Fumador profesional y enfermo empedernido, el peruano Julio Ramón Ribeyro (1929-1994) se definió ante el periodista y escritor gallego Ramón Chao como “un corredor de distancias cortas. Si corro el maratón me expongo a llegar al estadio cuando el público se haya ido”. Si bien Ribeyro escribió tres novelas (Crónica de San Gabriel, Los geniecillos dominicales y Cambio de guardia), su obra más personal y perdurable está diseminada en una veintena de libros de prosa breve: cuentos, varia invención, ensayos, esbozos autobiográficos, diarios... Él mismo reconoce en estos últimos, titulados emblemáticamente La tentación del fracaso (2003), su fastidio e inseguridad con respecto a su producción novelesca –lo que lo lleva a teorizar varias veces sobre ella, en compensación a los magros resultados de su propia y esforzada estética–. En una entrada de septiembre de 1964, por ejemplo, Ribeyro revela el penoso intríngulis de la redacción de Los geniecillos dominicales:
Mi novela me parece un ladrillo, algo absolutamente indigesto. Más aún, un acto de agresión contra los lectores [...] Cada vez corto más párrafos. Debía eliminar capítulos íntegros. Debía en suma eliminarla toda. ¿Dónde está lo esencial de una novela? Como le decía a Wolfgang una vez por carta [Wolfgang A. Luchting, su traductor al alemán], una novela es una aglutinación de fragmentos innecesarios que forman un todo necesario. La mía me parece a veces todo lo contrario: una suma de capítulos necesarios que forman un libro innecesario.Quizá lo esencial de sus novelas se halle en la confección de relatos y prosas inclasificables, y, aunque así no lo parezca, en la escritura de “fragmentos [aparentemente] innecesarios” que componían, al juntarse como las gotas de mercurio de un termómetro roto, un solo flujo metálico y brillante. La arquitectura de interiores de Ribeyro le impidió edificar catedrales; prefería la ermita o el confesionario. De ahí que sus Prosas apátridas (1975) y Dichos de Luder (1989) revelen una orgullosa marginalidad con respecto a los exitosos novelistas del boom y a su adscripción latinoamericana.

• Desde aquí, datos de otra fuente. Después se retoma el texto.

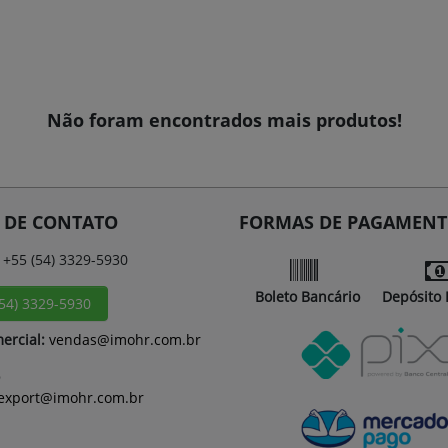
Não foram encontrados mais produtos!
 DE CONTATO
FORMAS DE PAGAMEN
+55 (54) 3329-5930
Boleto Bancário
Depósito 
(54) 3329-5930
ercial:
vendas@imohr.com.br
export@imohr.com.br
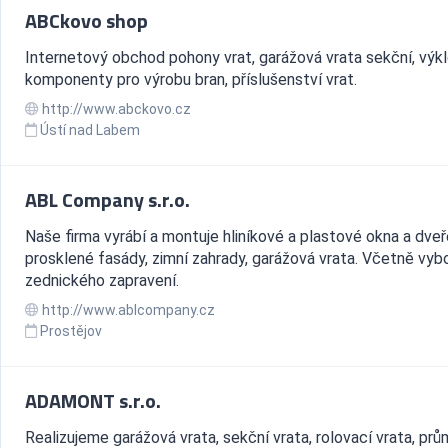
ABCkovo shop
Internetový obchod pohony vrat, garážová vrata sekční, výk
komponenty pro výrobu bran, příslušenství vrat.
http://www.abckovo.cz
Ústí nad Labem
ABL Company s.r.o.
Naše firma vyrábí a montuje hliníkové a plastové okna a dveř
prosklené fasády, zimní zahrady, garážová vrata. Včetně vybo
zednického zapravení.
http://www.ablcompany.cz
Prostějov
ADAMONT s.r.o.
Realizujeme garážová vrata, sekční vrata, rolovací vrata, pr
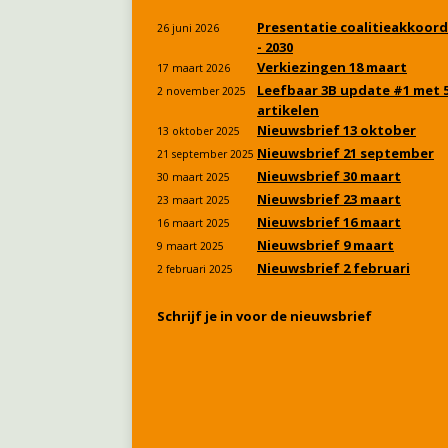
Presentatie coalitieakkoord
26 juni 2026
- 2030
Verkiezingen 18 maart
17 maart 2026
Leefbaar 3B update #1 met 
2 november 2025
artikelen
Nieuwsbrief 13 oktober
13 oktober 2025
Nieuwsbrief 21 september
21 september 2025
Nieuwsbrief 30 maart
30 maart 2025
Nieuwsbrief 23 maart
23 maart 2025
Nieuwsbrief 16 maart
16 maart 2025
Nieuwsbrief 9 maart
9 maart 2025
Nieuwsbrief 2 februari
2 februari 2025
Schrijf je in voor de nieuwsbrief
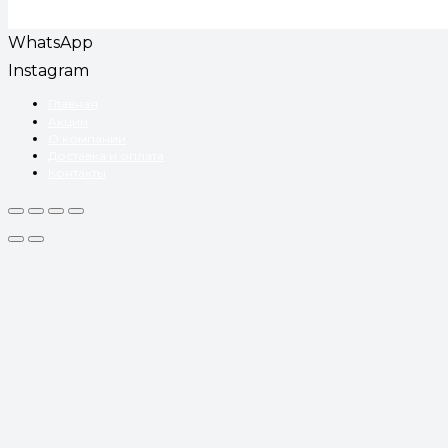
WhatsApp
Instagram
Главная
Акции
О компании
Доставка и оплата
Контакты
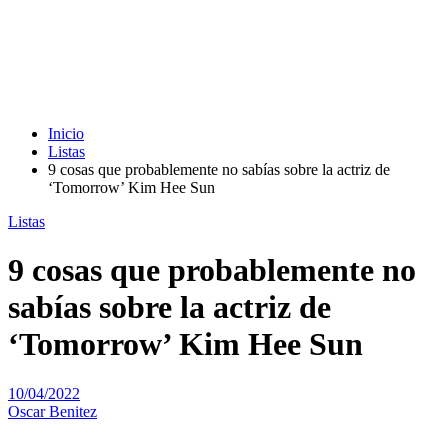
Inicio
Listas
9 cosas que probablemente no sabías sobre la actriz de
‘Tomorrow’ Kim Hee Sun
Listas
9 cosas que probablemente no
sabías sobre la actriz de
‘Tomorrow’ Kim Hee Sun
10/04/2022
Oscar Benitez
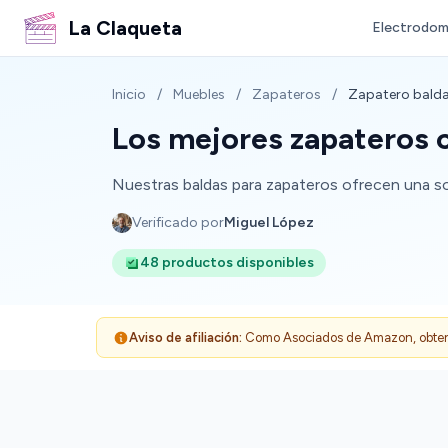
La Claqueta
Electrodom
Inicio
/
Muebles
/
Zapateros
/
Zapatero bald
Los mejores zapateros c
Nuestras baldas para zapateros ofrecen una sol
Verificado por
Miguel López
48 productos disponibles
Aviso de afiliación:
Como Asociados de Amazon, obtenemo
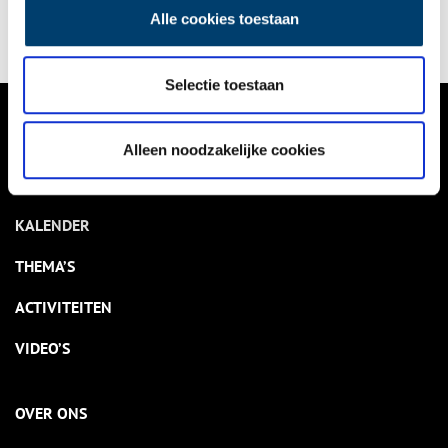
return staan centraal in het nieuwe horeca-concept. Maak in de
Alle cookies toestaan
voorjaarsvakantie kennis met ‘het menu van de toekomst’ maar
kom ook proeven van het ‘menu van vroeger’!
Selectie toestaan
VERHALEN
Alleen noodzakelijke cookies
NIEUWS
KALENDER
THEMA’S
ACTIVITEITEN
VIDEO’S
OVER ONS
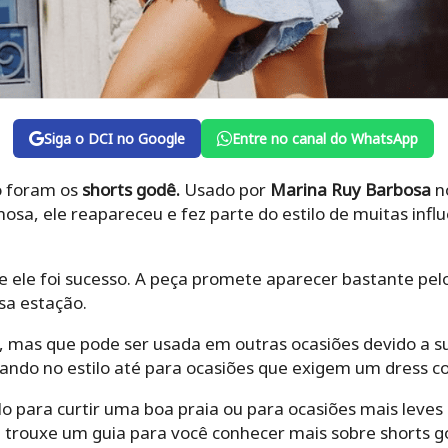
Siga o DCI no Google
Entre no canal do WhatsApp
o foram os
shorts godê.
Usado por
Marina Ruy Barbosa
no
mosa, ele reapareceu e fez parte do estilo de muitas inf
 ele foi sucesso. A peça promete aparecer bastante pelo
sa estação.
, mas que pode ser usada em outras ocasiões devido a su
tando no estilo até para ocasiões que exigem um dress c
o para curtir uma boa praia ou para ocasiões mais leve
I trouxe um guia para você conhecer mais sobre shorts g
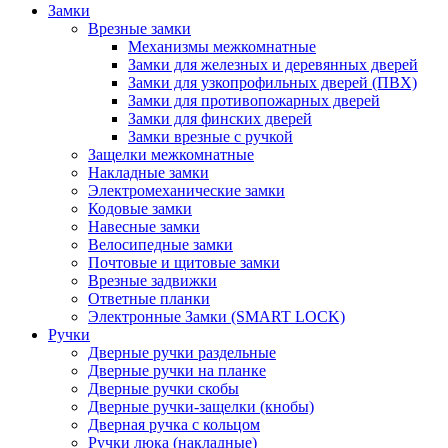
Замки
Врезные замки
Механизмы межкомнатные
Замки для железных и деревянных дверей
Замки для узкопрофильных дверей (ПВХ)
Замки для противопожарных дверей
Замки для финских дверей
Замки врезные с ручкой
Защелки межкомнатные
Накладные замки
Электромеханические замки
Кодовые замки
Навесные замки
Велосипедные замки
Почтовые и щитовые замки
Врезные задвижки
Ответные планки
Электронные Замки (SMART LOCK)
Ручки
Дверные ручки раздельные
Дверные ручки на планке
Дверные ручки скобы
Дверные ручки-защелки (кнобы)
Дверная ручка с кольцом
Ручки люка (накладные)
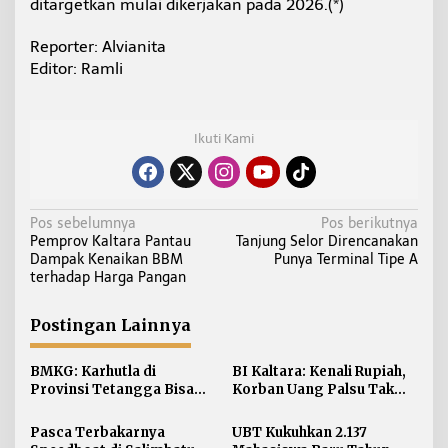
ditargetkan mulai dikerjakan pada 2026.(*)
Reporter: Alvianita
Editor: Ramli
Ikuti Kami
N
Pos sebelumnya
Pos berikutnya
Pemprov Kaltara Pantau
Tanjung Selor Direncanakan
a
Dampak Kenaikan BBM
Punya Terminal Tipe A
v
terhadap Harga Pangan
i
g
Postingan Lainnya
a
s
BMKG: Karhutla di
BI Kaltara: Kenali Rupiah,
i
Provinsi Tetangga Bisa
Korban Uang Palsu Tak
Ganggu Kualitas Udara
Bisa Dapat Penggantian
p
Kaltara
Pasca Terbakarnya
UBT Kukuhkan 2.137
o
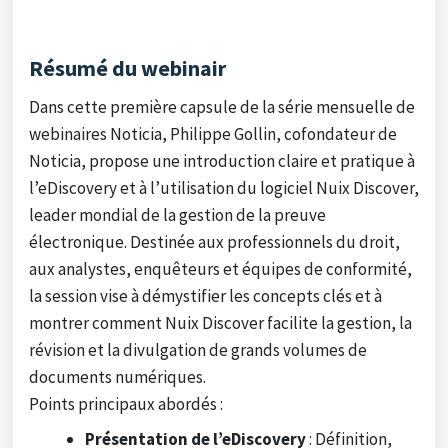
Résumé du webinair
Dans cette première capsule de la série mensuelle de
webinaires Noticia, Philippe Gollin, cofondateur de
Noticia, propose une introduction claire et pratique à
l’eDiscovery et à l’utilisation du logiciel Nuix Discover,
leader mondial de la gestion de la preuve
électronique. Destinée aux professionnels du droit,
aux analystes, enquêteurs et équipes de conformité,
la session vise à démystifier les concepts clés et à
montrer comment Nuix Discover facilite la gestion, la
révision et la divulgation de grands volumes de
documents numériques.
Points principaux abordés :
Présentation de l’eDiscovery
: Définition,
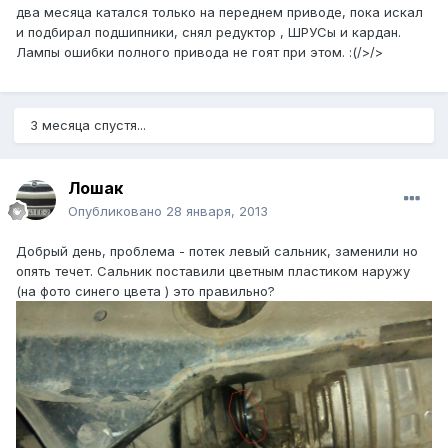
два месяца катался только на переднем приводе, пока искал
и подбирал подшипники, снял редуктор , ШРУСы и кардан.
Лампы ошибки полного привода не гоят при этом. :(/>/>
3 месяца спустя...
Лошак
Опубликовано
28 января, 2013
Добрый день, проблема - потек левый сальник, заменили но
опять течет. Сальник поставили цветным пластиком наружу
(на фото синего цвета ) это правильно?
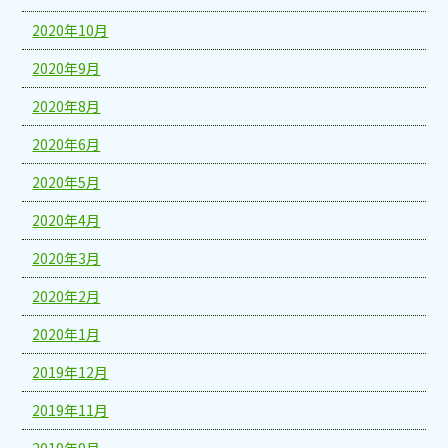
2020年10月
2020年9月
2020年8月
2020年6月
2020年5月
2020年4月
2020年3月
2020年2月
2020年1月
2019年12月
2019年11月
2019年9月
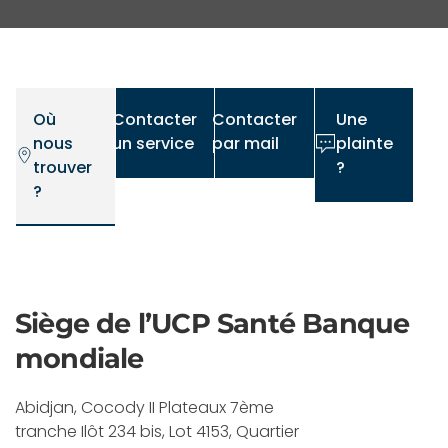
Où
Contacter
Contacter
Une
nous
un service
par mail
plainte
trouver
?
?
Siège de l’UCP Santé Banque
mondiale
Abidjan, Cocody II Plateaux 7ème
tranche Ilôt 234 bis, Lot 4153, Quartier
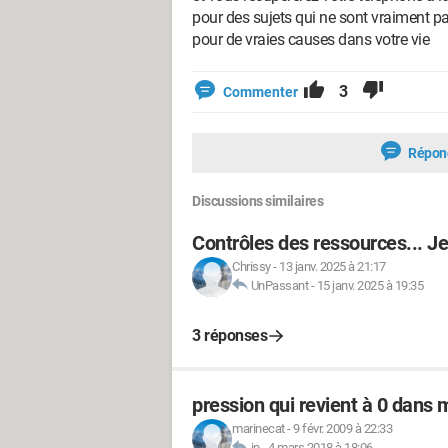
pour des sujets qui ne sont vraiment pa
pour de vraies causes dans votre vie
3
Commenter
Répon
Discussions similaires
Contrôles des ressources... Je
Chrissy
-
13 janv. 2025 à 21:17
UnPassant
-
15 janv. 2025 à 19:35
3 réponses
pression qui revient à 0 dans
marinecat
-
9 févr. 2009 à 22:33
jp
-
4 mars 2018 à 18:06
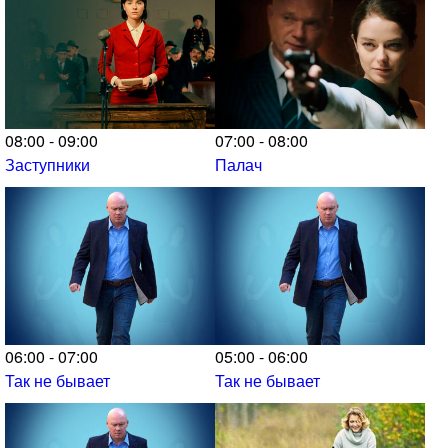
08:00 - 09:00
07:00 - 08:00
Заступники
Палач
06:00 - 07:00
05:00 - 06:00
Так не бывает
Так не бывает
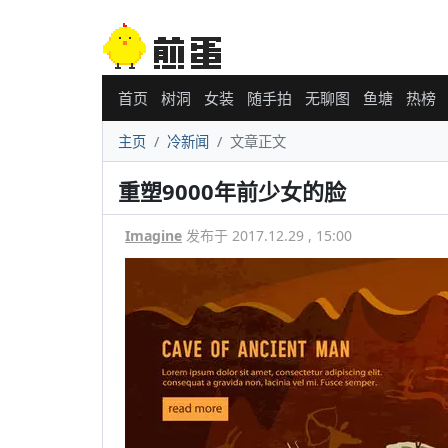
首页
树洞
女装
随手拍
无聊图
鱼塘
热榜
主页
冷新闻
文章正文
重塑9000年前少女的脸
Imagine
发布于 2017.12.29 , 15:00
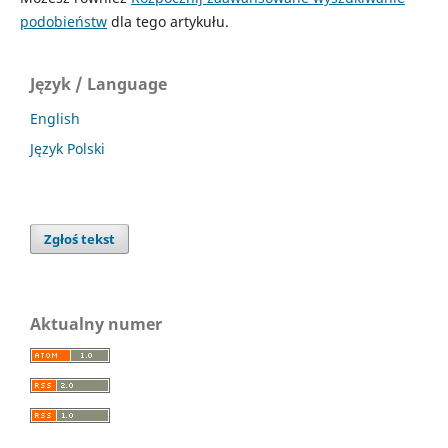
podobieństw
dla tego artykułu.
Język / Language
English
Język Polski
Zgłoś tekst
Aktualny numer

Los diarios de Ribeyro pueden leerse, de hecho, como declaraciones de principios en torno a su “obra pública”, cuyo plan de trabajo el peruano desmenuza en las siguientes líneas:
...ese desasosiego, esa sensación de descontento, de duda, esa constante interrogación sobre si lo que estoy escribiendo tiene valor, y hasta una especie de deseo de no realizar una obra definitiva, pues quizá eso me condenaría a no hacer nada más. Es la idea de seguir siempre buscando, y de ahí surge el título, La tentación del fracaso.Enemigo de las seguridades literarias, sociales y políticas de que gozaron muchos de sus contemporáneos –sobre todo su paisano y némesis, el Premio Nobel Mario Vargas Llosa–, Ribeyro profesó la fe de Beckett: “Da igual. Prueba otra vez. Fracasa otra vez. Fracasa mejor.” Y en efecto: Ribeyro fracasó insuperablemente con cada nuevo libro, se afirmó en sus interrogaciones y llevó a la excelencia sus desaciertos. Como afirma en otra entrada de los diarios con una pátina de ironía y amargura: “Nadie me ha llamado nunca gran escritor. Porque seguramente no soy un gran escritor.” Si serlo implica cubrir la odiosa cuota de la universalidad y la grandeza humanas, entonces Ribeyro nunca fue un gran escritor. Los personajes de sus relatos –viciosos conmovedoramente empedernidos como en “Solo para fumadores” o violinistas metidos de hacendarios como en “Silvio en El Rosedal”– son hombres de pocas palabras y aventuras, que construyen con su día a día una épica de bolsillos rotos o, para decirlo con Charles Simic, una “alquimia de a peso”. Como el diablo, Ribeyro procuró estar en los detalles –a riesgo, en ocasiones, de acertar.